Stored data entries
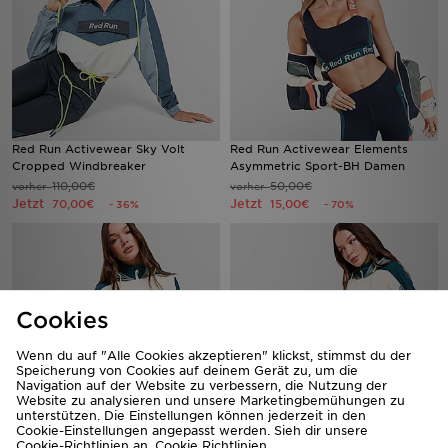
Red Run Activewear Sky Volt
Red Run Activewear Elements
Cropped Windbreaker
Asymmetric Sport-BH Damen
110,00€
50,00€
vorher
vorher
Jetzt
Jetzt
70,00€
15,00€
- 36%
- 70%
Cookies
Wenn du auf "Alle Cookies akzeptieren" klickst, stimmst du der
Speicherung von Cookies auf deinem Gerät zu, um die
Navigation auf der Website zu verbessern, die Nutzung der
Website zu analysieren und unsere Marketingbemühungen zu
unterstützen. Die Einstellungen können jederzeit in den
Cookie-Einstellungen angepasst werden. Sieh dir unsere
Red Run Activewear Skyline
Red Run Activewear Skyline Clour
Cookie-Richtlinien an.
Cookie Richtlinien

**EXERCISE AIM:**
Produce an exact repeat of the lines from the one containing "Red Run Activewear Elements" through the last line of the data, and nothing more.

**WRITTEN REPLY:**
Red Run Activewear Elements
Cropped Windbreaker
Asymmetric Sport-BH Damen
110,00€
50,00€
vorher
vorher
Jetzt
Jetzt
70,00€
15,00€
- 36%
- 70%
Cookies
Wenn du auf "Alle Cookies akzeptieren" klickst, stimmst du der
Speicherung von Cookies auf deinem Gerät zu, um die
Navigation auf der Website zu verbessern, die Nutzung der
Website zu analysieren und unsere Marketingbemühungen zu
unterstützen. Die Einstellungen können jederzeit in den
Cookie-Einstellungen angepasst werden. Sieh dir unsere
Red Run Activewear Skyline
Red Run Activewear Skyline Clour
Cookie-Richtlinien an.
Cookie Richtlinien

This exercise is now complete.